Restate the full listing word for word and leave the pictures out.
-- -- --
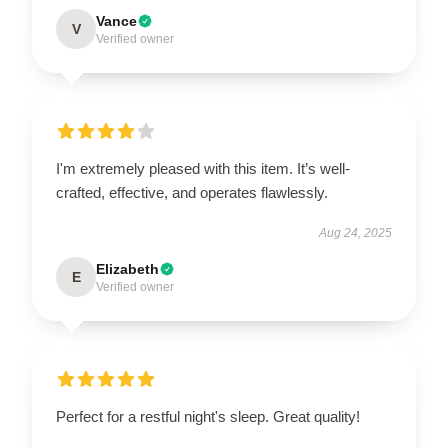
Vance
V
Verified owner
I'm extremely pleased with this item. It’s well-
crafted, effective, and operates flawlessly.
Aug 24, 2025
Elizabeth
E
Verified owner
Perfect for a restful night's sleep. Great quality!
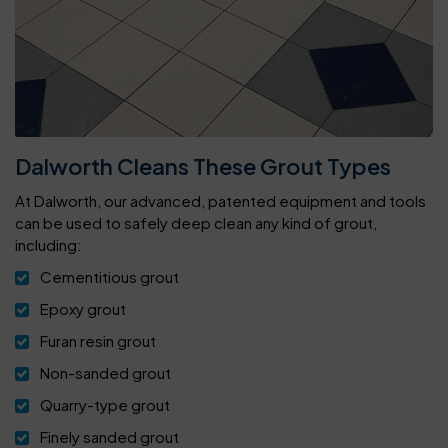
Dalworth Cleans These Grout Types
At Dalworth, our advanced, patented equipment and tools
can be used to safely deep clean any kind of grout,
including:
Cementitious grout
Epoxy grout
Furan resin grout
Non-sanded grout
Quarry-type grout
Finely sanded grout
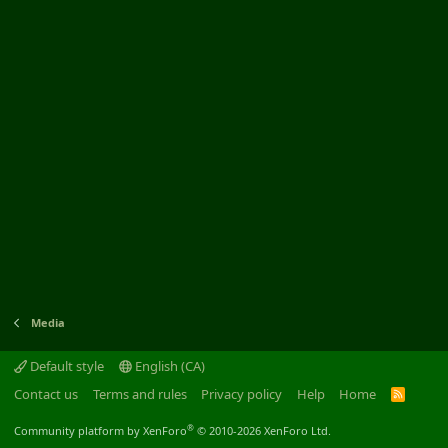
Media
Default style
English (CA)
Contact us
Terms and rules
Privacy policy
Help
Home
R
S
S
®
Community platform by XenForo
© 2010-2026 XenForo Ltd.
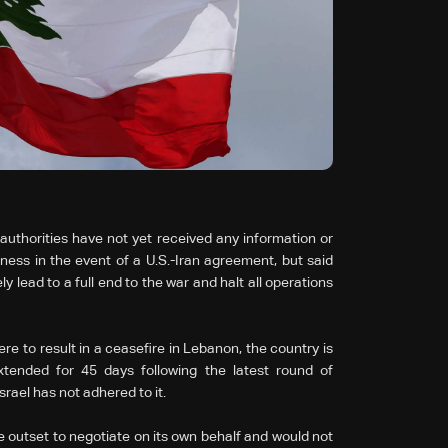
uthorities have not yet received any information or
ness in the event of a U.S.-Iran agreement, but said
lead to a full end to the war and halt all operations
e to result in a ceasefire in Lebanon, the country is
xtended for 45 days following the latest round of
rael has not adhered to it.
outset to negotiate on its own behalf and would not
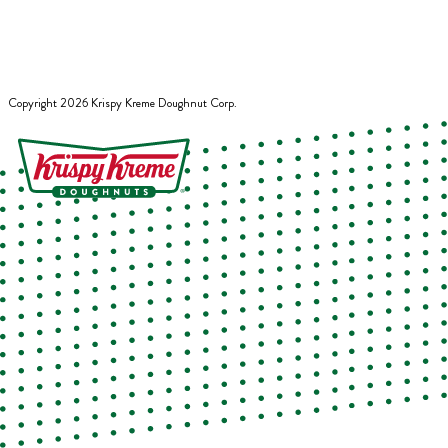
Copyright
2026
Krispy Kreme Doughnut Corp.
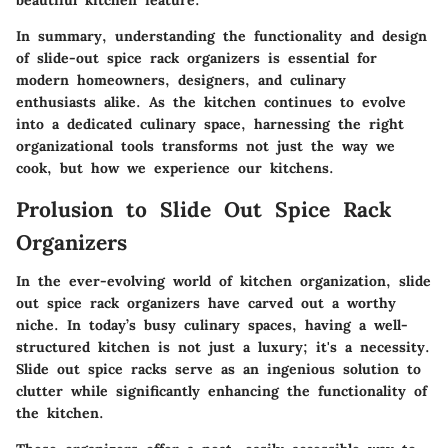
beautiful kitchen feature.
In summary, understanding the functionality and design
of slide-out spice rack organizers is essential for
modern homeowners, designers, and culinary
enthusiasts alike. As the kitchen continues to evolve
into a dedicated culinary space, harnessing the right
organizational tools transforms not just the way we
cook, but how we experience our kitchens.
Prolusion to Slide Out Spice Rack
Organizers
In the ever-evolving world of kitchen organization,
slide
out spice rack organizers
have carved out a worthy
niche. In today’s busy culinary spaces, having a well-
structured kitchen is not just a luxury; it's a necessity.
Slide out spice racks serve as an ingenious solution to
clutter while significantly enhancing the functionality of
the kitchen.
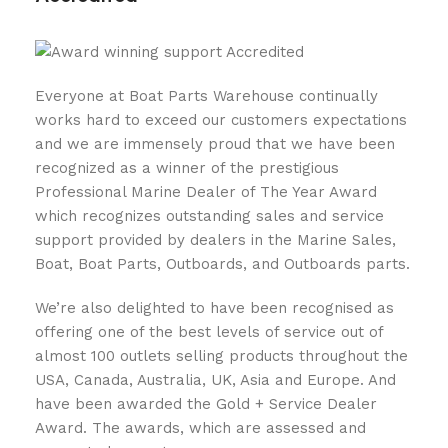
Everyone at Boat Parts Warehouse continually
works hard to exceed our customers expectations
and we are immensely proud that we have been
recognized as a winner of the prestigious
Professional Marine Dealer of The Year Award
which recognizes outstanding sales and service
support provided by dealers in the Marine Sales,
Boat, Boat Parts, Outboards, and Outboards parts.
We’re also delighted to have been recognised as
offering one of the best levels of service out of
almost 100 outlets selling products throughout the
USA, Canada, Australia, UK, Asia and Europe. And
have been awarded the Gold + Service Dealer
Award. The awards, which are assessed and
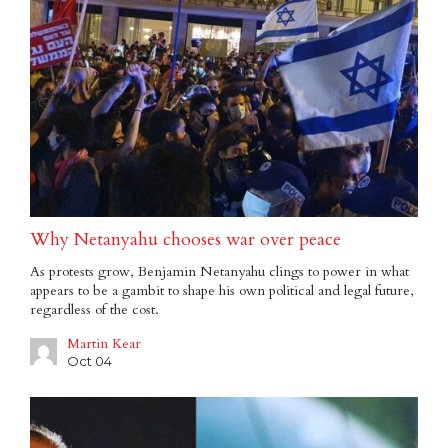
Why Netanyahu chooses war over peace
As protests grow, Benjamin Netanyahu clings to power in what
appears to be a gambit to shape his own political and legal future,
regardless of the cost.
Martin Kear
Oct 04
-- -- --
- Answer
Vance
V
Verified owner
I'm extremely pleased with this item. It’s well-
crafted, effective, and operates flawlessly.
Aug 24, 2025
Elizabeth
E
Verified owner
Perfect for a restful night's sleep. Great quality!
Dalworth Cleans These Grout Types
At Dalworth, our advanced, patented equipment and tools
can be used to safely deep clean any kind of grout,
including:
Cementitious grout
Epoxy grout
Furan resin grout
Non-sanded grout
Quarry-type grout
Finely sanded grout
Media
Default style
English (CA)
Contact us
Terms and rules
Privacy policy
Help
Home
R
S
S
®
Community platform by XenForo
© 2010-2026 XenForo Ltd.
uthorities have not yet received any information or
ness in the event of a U.S.-Iran agreement, but said
lead to a full end to the war and halt all operations
e to result in a ceasefire in Lebanon, the country is
xtended for 45 days following the latest round of
rael has not adhered to it.
outset to negotiate on its own behalf and would not
Copyright
2026
Krispy Kreme Doughnut Corp.
beautiful kitchen feature.
In summary, understanding the functionality and design
of slide-out spice rack organizers is essential for
modern homeowners, designers, and culinary
enthusiasts alike. As the kitchen continues to evolve
into a dedicated culinary space, harnessing the right
organizational tools transforms not just the way we
cook, but how we experience our kitchens.
Prolusion to Slide Out Spice Rack
Organizers
In the ever-evolving world of kitchen organization,
slide
out spice rack organizers
have carved out a worthy
niche. In today’s busy culinary spaces, having a well-
structured kitchen is not just a luxury; it's a necessity.
Slide out spice racks serve as an ingenious solution to
clutter while significantly enhancing the functionality of
the kitchen.
Everyone at Boat Parts Warehouse continually
works hard to exceed our customers expectations
and we are immensely proud that we have been
recognized as a winner of the prestigious
Professional Marine Dealer of The Year Award
which recognizes outstanding sales and service
support provided by dealers in the Marine Sales,
Boat, Boat Parts, Outboards, and Outboards parts.
We’re also delighted to have been recognised as
offering one of the best levels of service out of
almost 100 outlets selling products throughout the
USA, Canada, Australia, UK, Asia and Europe. And
have been awarded the Gold + Service Dealer
Award. The awards, which are assessed and
Why Netanyahu chooses war over peace
As protests grow, Benjamin Netanyahu clings to power in what
appears to be a gambit to shape his own political and legal future,
regardless of the cost.
Martin Kear
Oct 04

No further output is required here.